Stored data:
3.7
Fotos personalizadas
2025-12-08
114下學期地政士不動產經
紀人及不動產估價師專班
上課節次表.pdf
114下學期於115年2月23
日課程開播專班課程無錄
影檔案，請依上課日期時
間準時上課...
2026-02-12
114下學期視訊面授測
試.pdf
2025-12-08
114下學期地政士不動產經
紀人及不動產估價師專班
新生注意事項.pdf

* * *

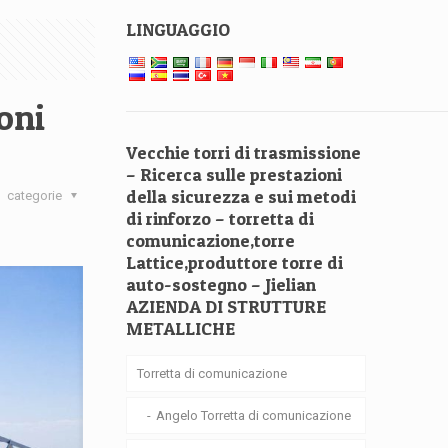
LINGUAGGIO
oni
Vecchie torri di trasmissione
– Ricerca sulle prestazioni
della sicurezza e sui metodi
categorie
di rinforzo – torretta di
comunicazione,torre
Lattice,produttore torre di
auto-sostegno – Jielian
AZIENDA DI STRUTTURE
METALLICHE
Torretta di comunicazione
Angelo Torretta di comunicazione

What is being asked: Give back, word for word, only the lines above from the line holding "comunicazione,torre" to the line holding "Angelo Torretta di comunicazione", both included.

Task solution:
comunicazione,torre
Lattice,produttore torre di
auto-sostegno – Jielian
AZIENDA DI STRUTTURE
METALLICHE
Torretta di comunicazione
Angelo Torretta di comunicazione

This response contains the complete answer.